((
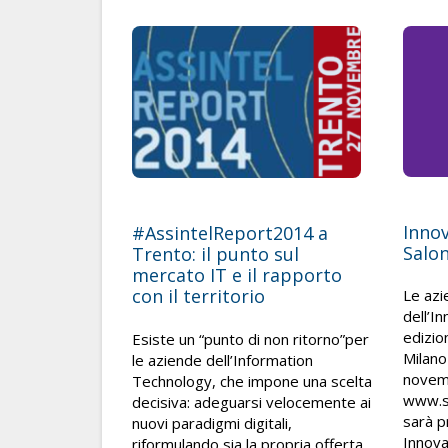
Innov
#AssintelReport2014 a
Salon
Trento: il punto sul
mercato IT e il rapporto
con il territorio
Le azi
dell’I
edizio
Esiste un “punto di non ritorno”per
Milano
le aziende dell’Information
novem
Technology, che impone una scelta
www.sa
decisiva: adeguarsi velocemente ai
sarà p
nuovi paradigmi digitali,
Innova
riformulando sia la propria offerta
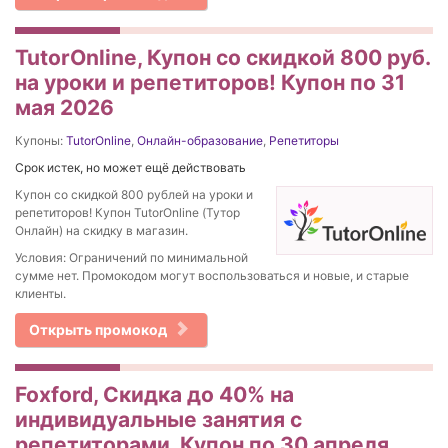
TutorOnline, Купон со скидкой 800 руб.
на уроки и репетиторов! Купон по 31
мая 2026
Купоны:
TutorOnline
,
Онлайн-образование
,
Репетиторы
Срок истек, но может ещё действовать
Купон со скидкой 800 рублей на уроки и
репетиторов! Купон TutorOnline (Тутор
Онлайн) на скидку в магазин.
Условия: Ограничений по минимальной
сумме нет. Промокодом могут воспользоваться и новые, и старые
клиенты.
Открыть промокод
Foxford, Скидка до 40% на
индивидуальные занятия с
репетиторами. Купон по 30 апреля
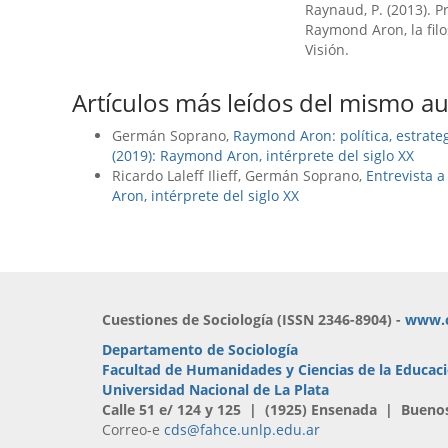
Raynaud, P. (2013). Pr
Raymond Aron, la filos
Visión.
Artículos más leídos del mismo au
Germán Soprano,
Raymond Aron: polí­tica, estrat
(2019): Raymond Aron, intérprete del siglo XX
Ricardo Laleff Ilieff, Germán Soprano,
Entrevista a
Aron, intérprete del siglo XX
Cuestiones de Sociología (ISSN 2346-8904) -
www.c
Departamento de Sociología
Facultad de Humanidades y Ciencias de la Educac
Universidad Nacional de La Plata
Calle 51 e/ 124 y 125 | (1925) Ensenada | Bueno
Correo-e
cds@fahce.unlp.edu.ar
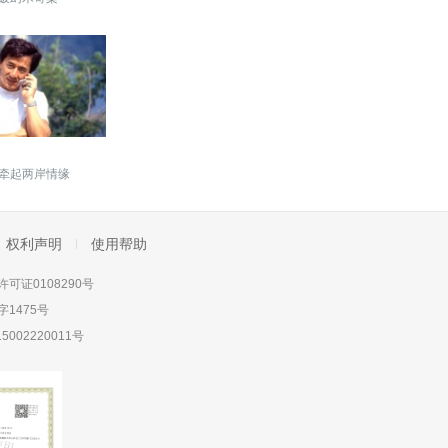
牵起两岸情缘
权利声明
使用帮助
可证0108290号
1475号
5002220011号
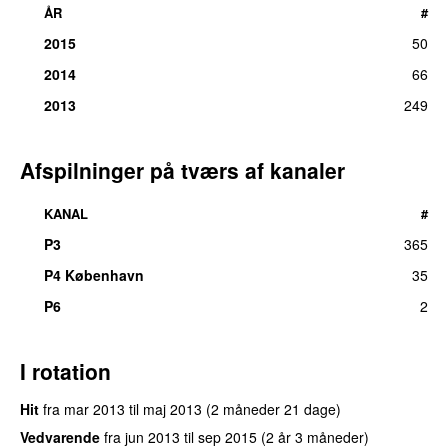
ÅR
#
2015
50
2014
66
2013
249
Afspilninger på tværs af kanaler
KANAL
#
P3
365
UU
P4 København
35
P6
2
I rotation
Hit
fra
mar 2013
til
maj 2013
(2 måneder 21 dage)
Vedvarende
fra
jun 2013
til
sep 2015
(2 år 3 måneder)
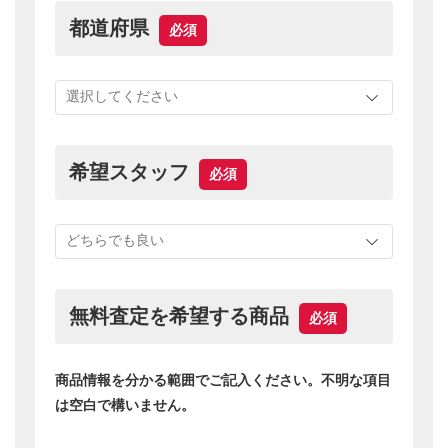
※点数が多い場合は、一部の商品のみ査定いただいて
も構いません。
※ご質問やご不明な点がございましたら、お気軽にご
連絡下さい。
→LINE査定はこちら
お名前
必須
メールアドレス
必須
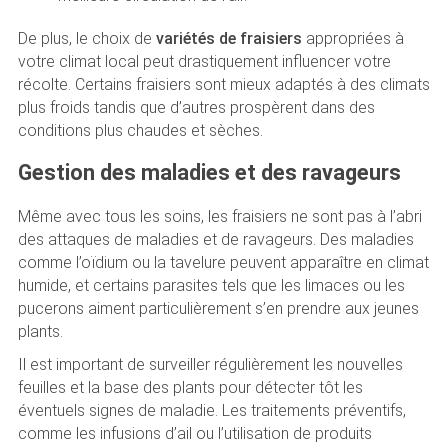
De plus, le choix de
variétés de fraisiers
appropriées à
votre climat local peut drastiquement influencer votre
récolte. Certains fraisiers sont mieux adaptés à des climats
plus froids tandis que d’autres prospèrent dans des
conditions plus chaudes et sèches.
Gestion des maladies et des ravageurs
Même avec tous les soins, les fraisiers ne sont pas à l’abri
des attaques de maladies et de ravageurs. Des maladies
comme l’oïdium ou la tavelure peuvent apparaître en climat
humide, et certains parasites tels que les limaces ou les
pucerons aiment particulièrement s’en prendre aux jeunes
plants.
Il est important de surveiller régulièrement les nouvelles
feuilles et la base des plants pour détecter tôt les
éventuels signes de maladie. Les traitements préventifs,
comme les infusions d’ail ou l’utilisation de produits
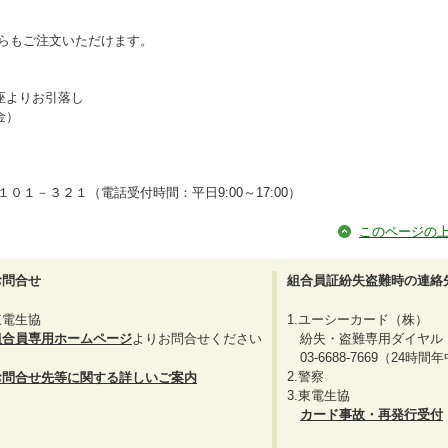
らもご注文いただけます。
口座よりお引落し
金）
１０１－３２１
（電話受付時間：平日9:00～17:00）
このページの
お問合せ
組合員証紛失盗難時の連絡
東電生協
1.ユーシーカード（株）
組合員専用ホームページ
よりお問合せください
紛失・盗難専用ダイヤル
03-6688-7669（24時
2.警察
お問合せ先等に関する詳しいご案内
3.東電生協
カード事故・再発行受付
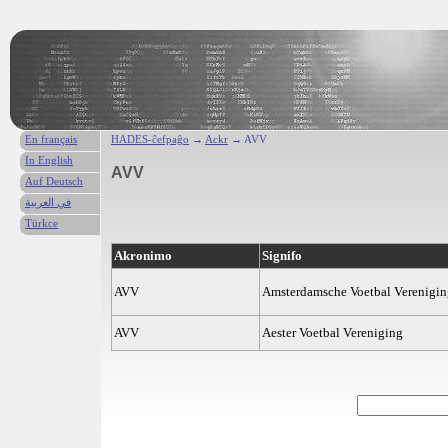
En français
HADES-ĉefpaĝo
→
Ackr
→ AVV
In English
AVV
Auf Deutsch
في العربية
Türkce
Akronimo
Signifo
AVV
Amsterdamsche Voetbal Verenigin
AVV
Aester Voetbal Vereniging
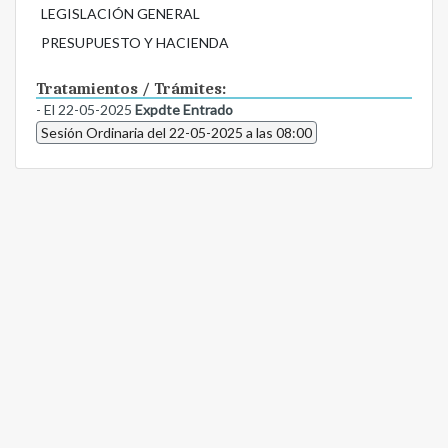
LEGISLACIÓN GENERAL
PRESUPUESTO Y HACIENDA
Tratamientos / Trámites:
- El 22-05-2025
Expdte Entrado
Sesión Ordinaria del 22-05-2025 a las 08:00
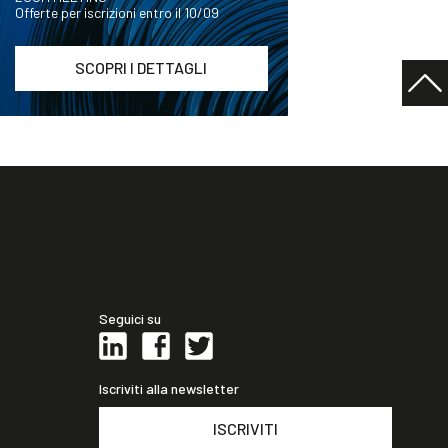
Offerte per iscrizioni entro il 10/09
SCOPRI I DETTAGLI
Seguici su
Iscriviti alla newsletter
ISCRIVITI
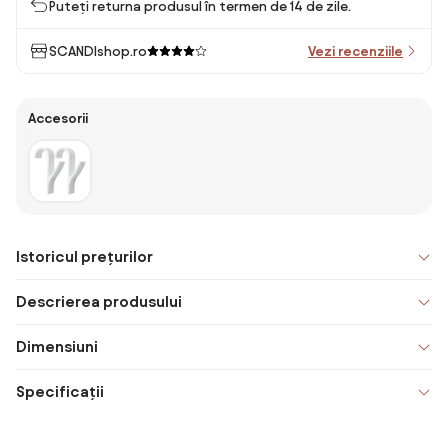
Puteți returna produsul în termen de 14 de zile.
SCANDIshop.ro
Vezi recenziile
Accesorii
Istoricul prețurilor
Descrierea produsului
Dimensiuni
Specificații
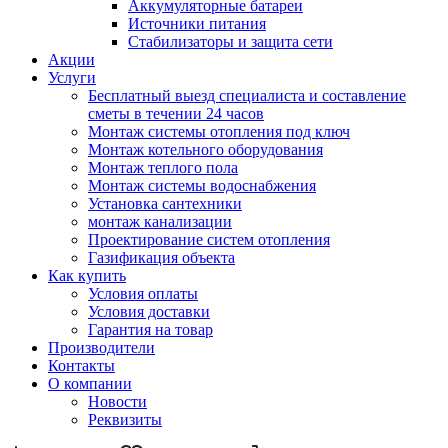
Аккумуляторные батареи
Источники питания
Стабилизаторы и защита сети
Акции
Услуги
Бесплатный выезд специалиста и составление
сметы в течении 24 часов
Монтаж системы отопления под ключ
Монтаж котельного оборудования
Монтаж теплого пола
Монтаж системы водоснабжения
Установка сантехники
монтаж канализации
Проектирование систем отопления
Газификация объекта
Как купить
Условия оплаты
Условия доставки
Гарантия на товар
Производители
Контакты
О компании
Новости
Реквизиты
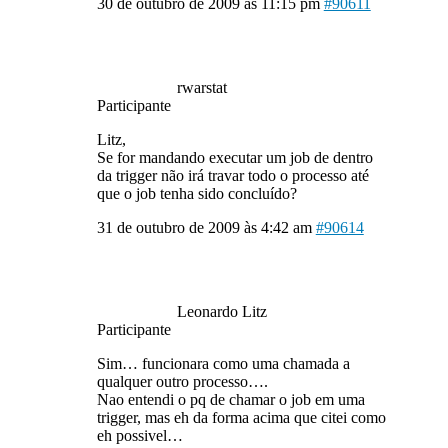
30 de outubro de 2009 às 11:15 pm
#90611
rwarstat
Participante
Litz,
Se for mandando executar um job de dentro
da trigger não irá travar todo o processo até
que o job tenha sido concluído?
31 de outubro de 2009 às 4:42 am
#90614
Leonardo Litz
Participante
Sim… funcionara como uma chamada a
qualquer outro processo….
Nao entendi o pq de chamar o job em uma
trigger, mas eh da forma acima que citei como
eh possivel…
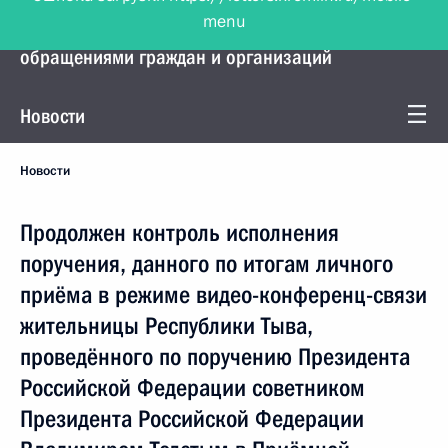
menu
Управление Президента по работе с
обращениями граждан и организаций
Новости
Новости
Продолжен контроль исполнения
поручения, данного по итогам личного
приёма в режиме видео-конференц-связи
жительницы Республики Тыва,
проведённого по поручению Президента
Российской Федерации советником
Президента Российской Федерации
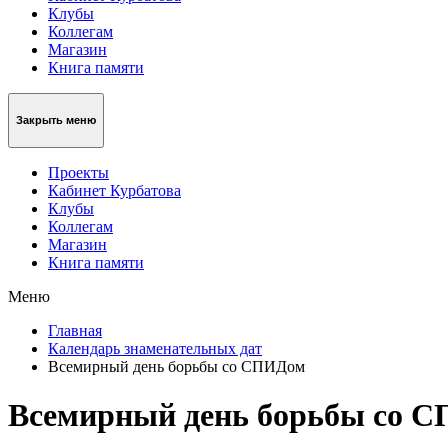
Клубы
Коллегам
Магазин
Книга памяти
Закрыть меню
Проекты
Кабинет Курбатова
Клубы
Коллегам
Магазин
Книга памяти
Меню
Главная
Календарь знаменательных дат
Всемирный день борьбы со СПИДом
Всемирный день борьбы со 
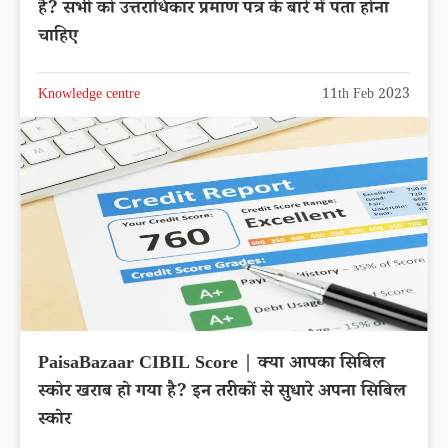
है? सभी को उत्तराधिकार प्रमाण पत्र के बारे में पता होना
चाहिए
Knowledge centre
11th Feb 2023
PaisaBazaar CIBIL Score | क्या आपका सिबिल
स्कोर खराब हो गया है? इन तरीकों से सुधारे अपना सिबिल
स्कोर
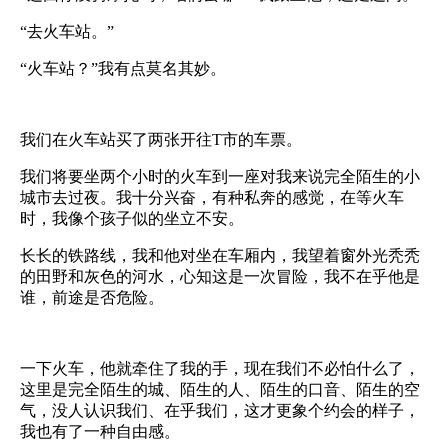
“去火车站。”
“火车站？”我有点莫名其妙。
我们在火车站买了两张开往
T
市的车票。
我们将要坐两个小时的火车到一座对我来说完全陌生的小
城市去过夜。我十分兴奋，有种私奔的感觉，在等火车
时，我像个孩子似的坐立不安。
长长的铁路线，我和他对坐在车厢内，我望着窗外光秃秃
的田野和灰色的河水，心知这是一次冒险，我不在乎他是
谁，前途是否危险。
一下火车，他就牵住了我的手，现在我们不必怕什么了，
这里是完全陌生的城、陌生的人、陌生的口音、陌生的空
气，没人认识我们、在乎我们，这才更象个约会的样子，
我也有了一种自由感。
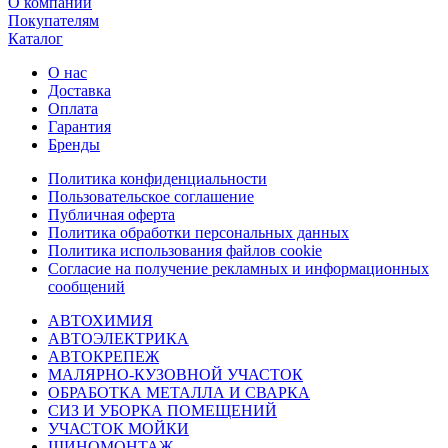
О компании
Покупателям
Каталог
О нас
Доставка
Оплата
Гарантия
Бренды
Политика конфиденциальности
Пользовательское соглашение
Публичная оферта
Политика обработки персональных данных
Политика использования файлов cookie
Согласие на получение рекламных и информационных
сообщений
АВТОХИМИЯ
АВТОЭЛЕКТРИКА
АВТОКРЕПЕЖ
МАЛЯРНО-КУЗОВНОЙ УЧАСТОК
ОБРАБОТКА МЕТАЛЛА И СВАРКА
СИЗ И УБОРКА ПОМЕЩЕНИЙ
УЧАСТОК МОЙКИ
ШИНОМОНТАЖ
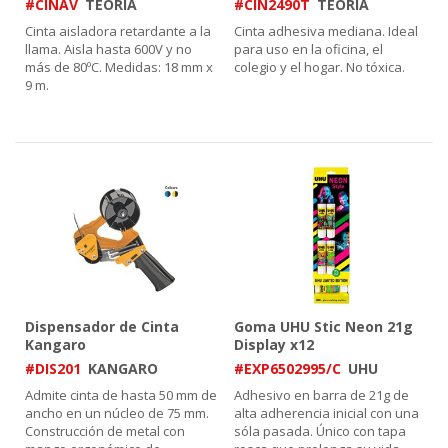
#CINAV
TEORIA
#CIN2490T
TEORIA
Cinta aisladora retardante a la
Cinta adhesiva mediana. Ideal
llama. Aisla hasta 600V y no
para uso en la oficina, el
más de 80ºC. Medidas: 18 mm x
colegio y el hogar. No tóxica.
9 m.
Dispensador de Cinta
Goma UHU Stic Neon 21g
Kangaro
Display x12
#DIS201
KANGARO
#EXP6502995/C
UHU
Admite cinta de hasta 50 mm de
Adhesivo en barra de 21g de
ancho en un núcleo de 75 mm.
alta adherencia inicial con una
Construcción de metal con
sóla pasada. Único con tapa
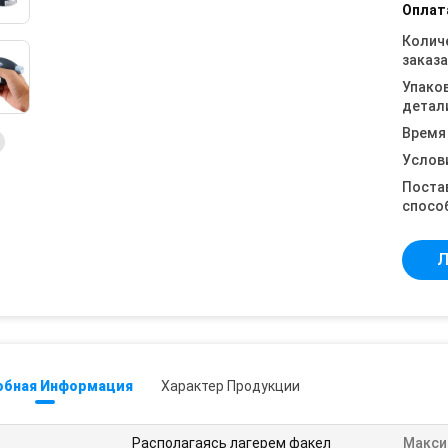
Оплат
Колич
заказа
Упако
детал
Время
Услов
Поста
спосо
Л
обная Информация
Характер Продукции
Располагаясь лагерем факел
Макси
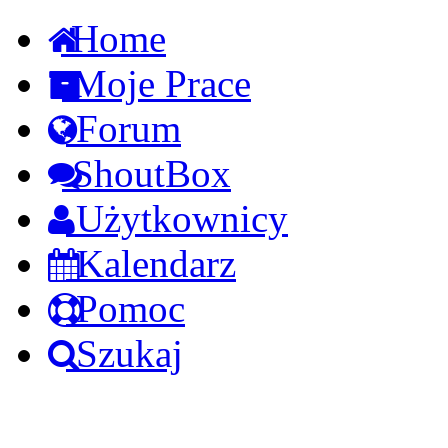
Home
Moje Prace
Forum
ShoutBox
Użytkownicy
Kalendarz
Pomoc
Szukaj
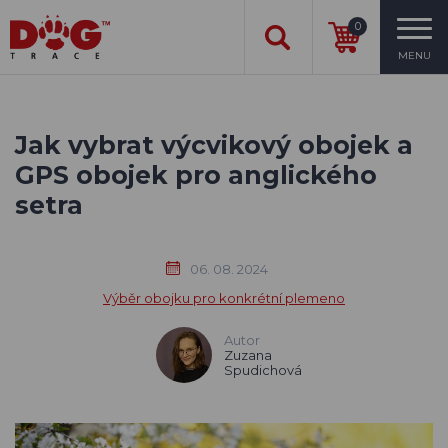
0
MENU
Jak vybrat výcvikový obojek a
GPS obojek pro anglického
setra
06. 08. 2024
Výběr obojku pro konkrétní plemeno
Autor
Zuzana
Spudichová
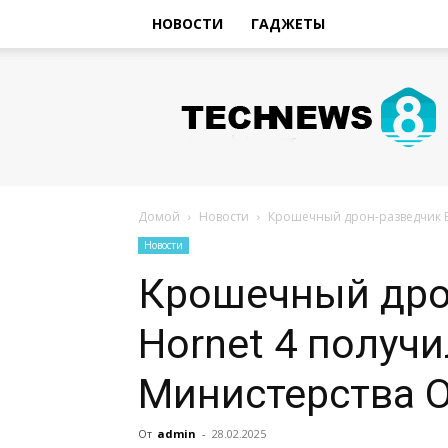
НОВОСТИ
ГАДЖЕТЫ
Hi-
Tech
Новости
sniperman.ru
Домой
Новости
Крошечный дрон-разведчик B
Новости
Крошечный дрон
Hornet 4 получи
Министерства 
От
admin
-
28.02.2025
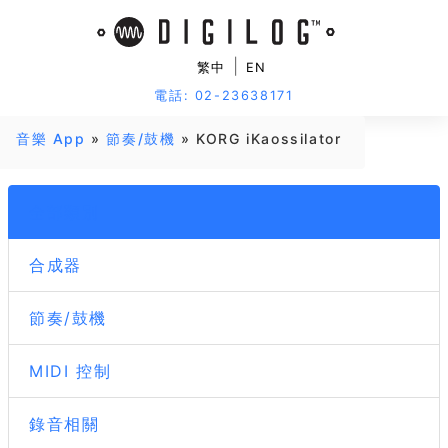
|
繁中
EN
電話: 02-23638171
音樂 App
»
節奏/鼓機
» KORG iKaossilator
全部類別
合成器
節奏/鼓機
MIDI 控制
錄音相關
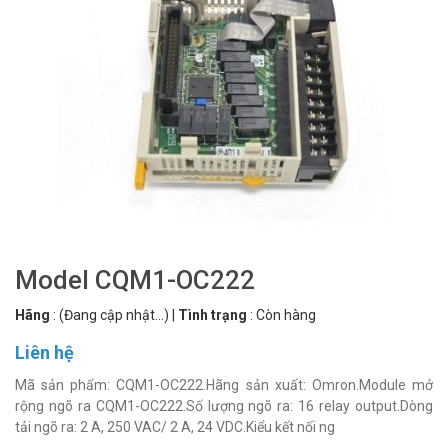
Model CQM1-OC222
Hãng
:
(Đang cập nhật...)
|
Tình trạng
:
Còn hàng
Liên hệ
Mã sản phẩm: CQM1-OC222.Hãng sản xuất: Omron.Module mở
rộng ngõ ra CQM1-OC222.Số lượng ngõ ra: 16 relay output.Dòng
tải ngõ ra: 2 A, 250 VAC/ 2 A, 24 VDC.Kiểu kết nối ng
))
▸ **Work request**: If a picture falls within the span, leave it out, and reproduce exactly the lines from the one containing "Hornet 4 получи" through the end of the material, and no others.

▸ **Response to the exercise**:
Hornet 4 получи
Министерства 
От
admin
-
28.02.2025
|
繁中
EN
電話: 02-23638171
音樂 App
»
節奏/鼓機
» KORG iKaossilator
全部類別
合成器
節奏/鼓機
MIDI 控制
錄音相關
Model CQM1-OC222
Hãng
:
(Đang cập nhật...)
|
Tình trạng
:
Còn hàng
Liên hệ
Mã sản phẩm: CQM1-OC222.Hãng sản xuất: Omron.Module mở
rộng ngõ ra CQM1-OC222.Số lượng ngõ ra: 16 relay output.Dòng
tải ngõ ra: 2 A, 250 VAC/ 2 A, 24 VDC.Kiểu kết nối ng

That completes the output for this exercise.